Structured LLM output:

class ExtractedField(BaseModel):
    field_name: str = Field(description="Name of the extracted field.")
    value: str = Field(description="Extracted value.")
    confidence: float = Field(description="Confidence score 0.0-1.0.")

class ExtractionResult(BaseModel):
    fields: List[ExtractedField]

Rules: ConfigDict (not deprecated class Config), Field(description=...) on all fields, one model per concept.

15. SQLAlchemy Models (2.0)

class Job(Base):
    """ORM model for the jobs table."""
    __tablename__ = "jobs"

    job_id: Mapped[uuid.UUID] = mapped_column(UUID(as_uuid=True), primary_key=True, default=uuid.uuid4)
    title: Mapped[str] = mapped_column(String(200), nullable=False)
    status: Mapped[str] = mapped_column(String(50), default="draft")
    created_at: Mapped[datetime] = mapped_column(DateTime(timezone=True), server_default=func.now())

    candidates: Mapped[List["Candidate"]] = relationship(back_populates="job")

    def __repr__(self) -> str:
        return f"Job(job_id={self.job_id!r}, title={self.title!r})"

Rules:

Mapped[T] + mapped_column() — never legacy Column()
UUID primary keys, all timestamps timezone=True, server_default=func.now()
back_populates (never backref), __repr__ on every model
No business logic in models — pure data containers
Never max() on UUID columns — use row_number() window functions

16. Anti-Patterns

try: ...
except: ...                        # Bare except — hides bugs

print("done")                      # Use logger, never print()

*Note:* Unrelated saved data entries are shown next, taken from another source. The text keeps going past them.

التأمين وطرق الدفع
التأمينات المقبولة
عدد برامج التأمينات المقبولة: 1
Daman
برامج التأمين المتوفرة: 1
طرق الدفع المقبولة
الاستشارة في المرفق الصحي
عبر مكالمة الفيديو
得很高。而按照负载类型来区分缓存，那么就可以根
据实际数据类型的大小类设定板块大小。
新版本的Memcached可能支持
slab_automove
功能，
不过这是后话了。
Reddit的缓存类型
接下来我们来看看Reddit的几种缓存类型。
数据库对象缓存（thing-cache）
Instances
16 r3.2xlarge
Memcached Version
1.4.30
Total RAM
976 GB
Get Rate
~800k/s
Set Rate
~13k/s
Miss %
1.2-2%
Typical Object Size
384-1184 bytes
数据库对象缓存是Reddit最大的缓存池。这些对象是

def add(items=[]):                 # Mutable default — shared state bug
    items.append(1)

from module import *               # Wildcard — pollutes namespace

path = "/base/" + subdir + "/f.txt"  # Use pathlib

msg = "Hello %s" % name            # Use f-strings

from .utils import helper          # Use absolute imports

API_KEY = "sk-abc123"              # Use environment variables

Also avoid: logic in __init__.py (re-exports only), god functions (> ~50 lines).

17. Pre-Commit Checklist

18. CHANGELOG.md

Follow Keep a Changelog + Semantic Versioning. Full template in references/REFERENCE.md.

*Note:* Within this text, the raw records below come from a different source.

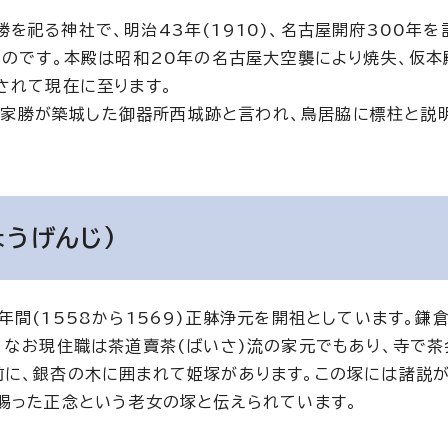
祀る神社で、明治43年(1910)、名古屋開府300年を
ものです。本殿は昭和20年の名古屋大空襲により焼失、仮本
されて現在に至ります。
久間家勝が築城した御器所西城跡と言われ、鳥居脇に標柱と説
うげんじ)
間(1558から1569)正躰浄元を開祖としています。鎌
。なお現住職は茶道賣茶(ばいさ)流の家元でもあり、寺で
に、銀杏の木に囲まれて姫塚があります。この塚には諸説が
賜った正念という老女の塚と伝えられています。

Rules: reverse chronological, YYYY-MM-DD dates, sections Added/Changed/Fixed/Removed/Security (omit empty ones). MAJOR = breaking, MINOR = features, PATCH = fixes.

19. README.md

Required sections: Title -> Stack -> Architecture -> Quick Start -> Environment Variables -> Development -> Project Structure -> Docs

Full template in references/REFERENCE.md. Start broad (what + why), get specific (how). Quick Start < 5 steps.

20. Jupyter Notebooks

Notebooks in notebooks/, snake_case names (no dates). Cell order: title -> imports -> config -> processing -> results. Use setup_logger(__name__). Clear outputs before committing. Full conventions in references/REFERENCE.md.

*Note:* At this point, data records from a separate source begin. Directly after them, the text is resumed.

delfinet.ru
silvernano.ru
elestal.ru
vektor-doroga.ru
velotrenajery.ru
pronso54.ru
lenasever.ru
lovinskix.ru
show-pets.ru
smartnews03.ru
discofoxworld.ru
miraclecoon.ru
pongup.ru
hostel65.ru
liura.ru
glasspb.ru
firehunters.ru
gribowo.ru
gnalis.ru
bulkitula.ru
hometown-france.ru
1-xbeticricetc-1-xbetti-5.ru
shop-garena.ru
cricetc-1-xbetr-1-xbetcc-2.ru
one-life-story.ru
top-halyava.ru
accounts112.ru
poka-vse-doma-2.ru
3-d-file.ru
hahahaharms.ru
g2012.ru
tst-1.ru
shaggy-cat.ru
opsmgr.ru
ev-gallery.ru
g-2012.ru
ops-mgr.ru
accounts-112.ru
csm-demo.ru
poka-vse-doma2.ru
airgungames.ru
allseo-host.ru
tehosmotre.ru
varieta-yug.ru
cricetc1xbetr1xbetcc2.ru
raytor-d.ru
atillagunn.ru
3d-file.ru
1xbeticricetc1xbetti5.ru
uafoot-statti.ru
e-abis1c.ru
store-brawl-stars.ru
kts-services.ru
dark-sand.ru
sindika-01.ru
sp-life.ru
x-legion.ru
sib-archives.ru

21. Package Management with `uv`

uv add fastapi                    # Add dependency
uv add pandas==2.2.3              # Pin exact version for production
uv add --dev pytest ruff black    # Dev dependency
uv sync                           # Install from lock file
uv sync --no-dev --frozen         # CI/CD — production only

Rules: pin exact versions in production, commit both pyproject.toml and uv.lock, dev tools under [project.optional-dependencies].

Dockerfile: COPY --from=ghcr.io/astral-sh/uv:latest /uv /usr/local/bin/uv then uv sync --system --no-dev --frozen.

For full templates, complete code examples, and additional resources, see references/REFERENCE.md.